Glennfest wraps another successful film festival

Kids and young adults with special needs in the lobby of  Look Dine In Cinema in Downey, wearing complementary souvenir beanies to get in the mood. (Photo courtesy Glenn Stephens.)

Glennfest has done it again.  In spite of a year of Covid restrictions and the logistical problems that raised, founder and organizer Glenn Stephens has successfully brought an array of special interest films to mark the tenth anniversary of Downey’s own film festival, showing them at the Downey Theatre, Epic Lounge, Look Dine In Cinema, and expanding to a final location in neighboring Norwalk. 

Watch for Year Eleven in 2022.

On Saturday Oct. 16, Glennfest wound up its 10-day 2021 festival with the movie "Racetime," for an audience of young adults with special needs.  “Racetime,” an animated feature from Canada, is a children’s film that depicts ambitious kids who spend all their time outdoors in a snowy scape working to win a sled race. Thrills and spills galore.

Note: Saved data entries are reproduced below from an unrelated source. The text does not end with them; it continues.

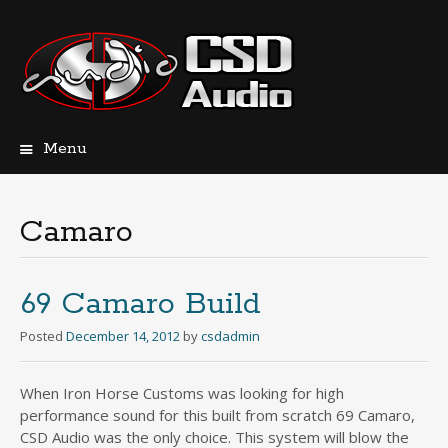
Menu
Skip
to
content
Camaro
69 Camaro Build
Posted
December 14, 2012
by
csdadmin
When Iron Horse Customs was looking for high
performance sound for this built from scratch 69 Camaro,
CSD Audio was the only choice. This system will blow the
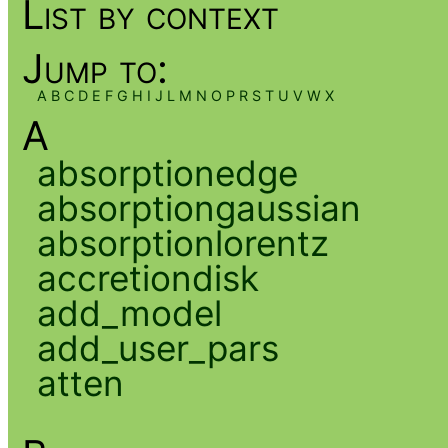
List by context
Jump to:
A
B
C
D
E
F
G
H
I
J
L
M
N
O
P
R
S
T
U
V
W
X
A
absorptionedge
absorptiongaussian
absorptionlorentz
accretiondisk
add_model
add_user_pars
atten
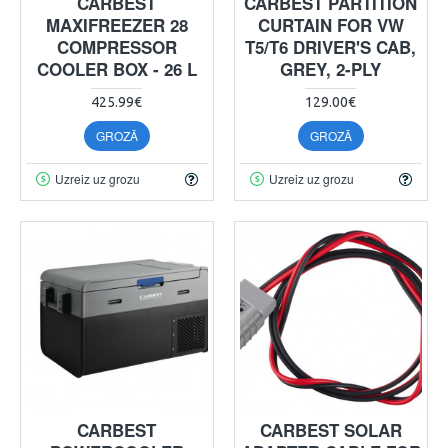
CARBEST
CARBEST PARTITION
MAXIFREEZER 28
CURTAIN FOR VW
COMPRESSOR
T5/T6 DRIVER'S CAB,
COOLER BOX - 26 L
GREY, 2-PLY
425.99€
129.00€
GROZĀ
GROZĀ
Uzreiz uz grozu
Uzreiz uz grozu
CARBEST
CARBEST SOLAR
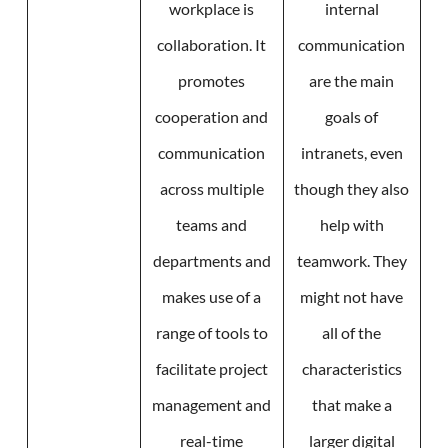
workplace is
internal
collaboration. It
communication
promotes
are the main
cooperation and
goals of
communication
intranets, even
across multiple
though they also
teams and
help with
departments and
teamwork. They
makes use of a
might not have
range of tools to
all of the
facilitate project
characteristics
management and
that make a
real-time
larger digital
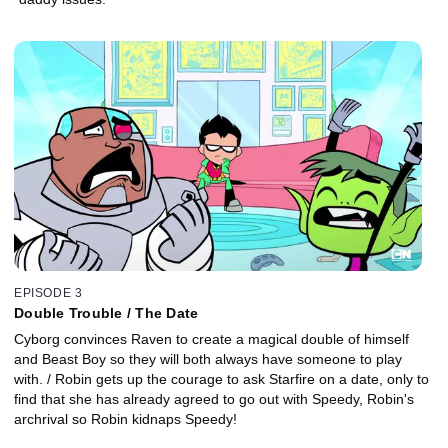
EPISODE 3
Double Trouble / The Date
Cyborg convinces Raven to create a magical double of himself
and Beast Boy so they will both always have someone to play
with. / Robin gets up the courage to ask Starfire on a date, only to
find that she has already agreed to go out with Speedy, Robin's
archrival so Robin kidnaps Speedy!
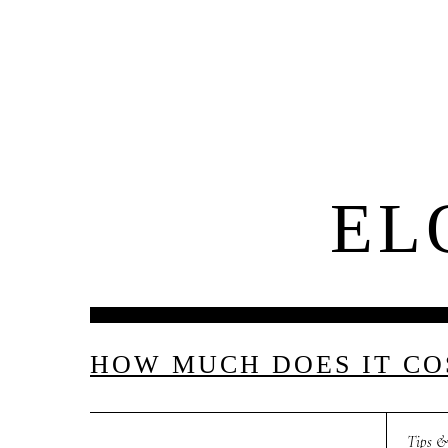
El
About Us
EL
M
E
N
U
S
H
O
M
E
HOW MUCH DOES IT COS
Tips &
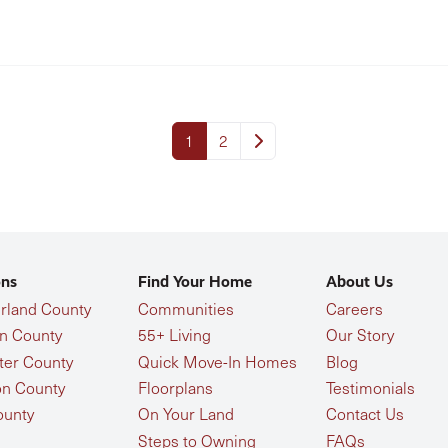
1
2
ons
Find Your Home
About Us
land County
Communities
Careers
n County
55+ Living
Our Story
ter County
Quick Move-In Homes
Blog
n County
Floorplans
Testimonials
ounty
On Your Land
Contact Us
Steps to Owning
FAQs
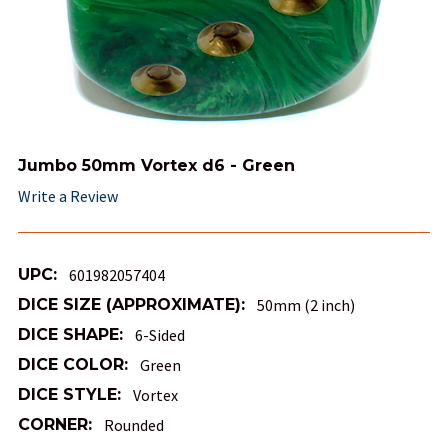
Jumbo 50mm Vortex d6 - Green
Write a Review
UPC:
601982057404
DICE SIZE (APPROXIMATE):
50mm (2 inch)
DICE SHAPE:
6-Sided
DICE COLOR:
Green
DICE STYLE:
Vortex
CORNER:
Rounded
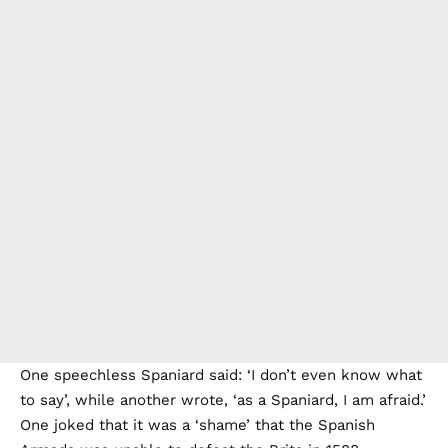
One speechless Spaniard said: ‘I don’t even know what
to say’, while another wrote, ‘as a Spaniard, I am afraid.’
One joked that it was a ‘shame’ that the Spanish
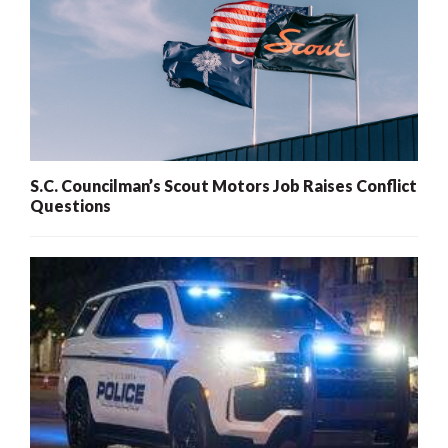
S.C. Councilman’s Scout Motors Job Raises Conflict
Questions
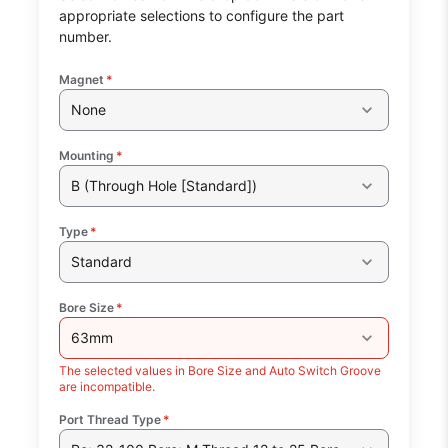
appropriate selections to configure the part
number.
Magnet
*
None
Mounting
*
B (Through Hole [Standard])
Type
*
Standard
Bore Size
*
63mm
The selected values in Bore Size and Auto Switch Groove
are incompatible.
Port Thread Type
*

In welcoming the audience, organizer of the festival Glenn Stephens said, “I want to thank our Assembly member Cristina Garcia, along with SEIU 721, the largest union in Downey, that provided the movie and rental. The newly formed Downey Film Society provided winter beanies, and Look Dine In Cinema gave out free popcorn and drinks.  With everyone’s help the event was a large success.”

On Sunday, Oct. 17, for the final showing of Glennfest 2021, Glenn donned a white silk shirt with cherry blossoms, in honor of the venue and sponsor, The Southeast Japanese School and Community Center in nearby Norwalk.   Glenn greeted the audience with his signature enthusiasm, and staff members handed out a goody bag with a water bottle and several delicious raisin, nut and oatmeal bars.   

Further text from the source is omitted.